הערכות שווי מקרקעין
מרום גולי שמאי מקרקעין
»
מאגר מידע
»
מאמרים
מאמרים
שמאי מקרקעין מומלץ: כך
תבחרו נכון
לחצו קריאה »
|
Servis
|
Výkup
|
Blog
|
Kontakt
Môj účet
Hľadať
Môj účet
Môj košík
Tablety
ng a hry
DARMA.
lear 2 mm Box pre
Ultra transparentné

_ _ _ _ _ _ _

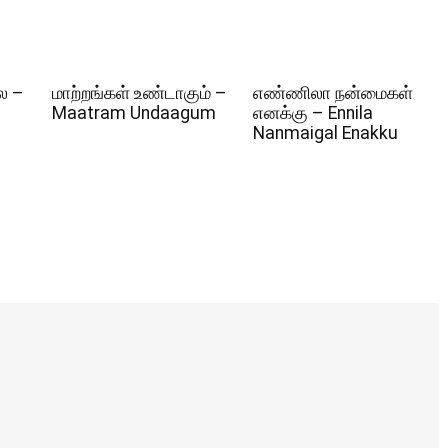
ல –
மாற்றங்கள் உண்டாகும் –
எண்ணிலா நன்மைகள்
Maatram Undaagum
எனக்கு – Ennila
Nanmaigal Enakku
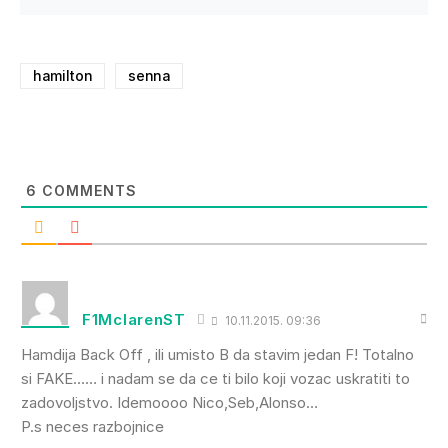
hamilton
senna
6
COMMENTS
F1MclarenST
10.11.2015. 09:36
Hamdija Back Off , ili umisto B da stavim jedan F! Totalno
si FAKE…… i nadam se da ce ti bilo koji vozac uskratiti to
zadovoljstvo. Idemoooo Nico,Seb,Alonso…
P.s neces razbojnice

_ _ _ _ _ _ _

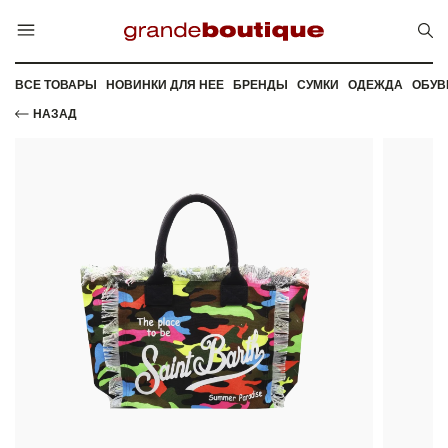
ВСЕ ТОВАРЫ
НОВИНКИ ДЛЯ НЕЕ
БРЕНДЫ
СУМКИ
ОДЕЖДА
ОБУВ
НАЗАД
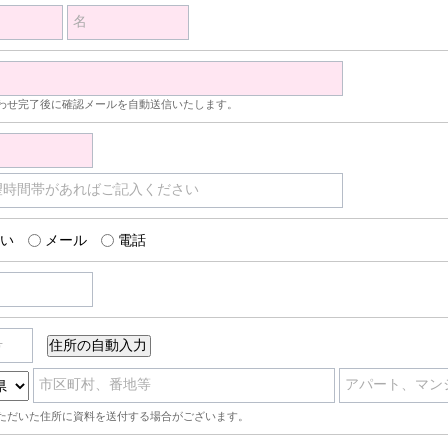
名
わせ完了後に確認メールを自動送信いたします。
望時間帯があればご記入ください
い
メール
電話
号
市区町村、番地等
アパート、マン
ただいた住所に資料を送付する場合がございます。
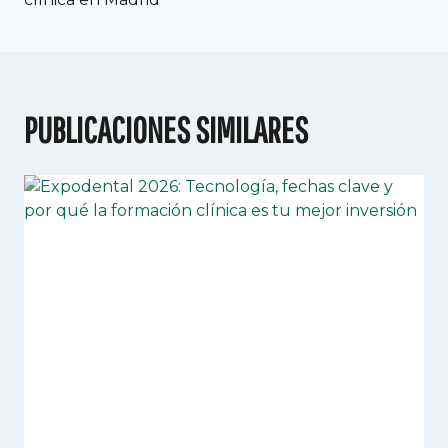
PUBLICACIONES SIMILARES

_ _ _ _ _ _ _

Exercise — Each line above that has the word "מקרקעין" should be copied.

Task response —
הערכות שווי מקרקעין
מרום גולי שמאי מקרקעין
שמאי מקרקעין מומלץ: כך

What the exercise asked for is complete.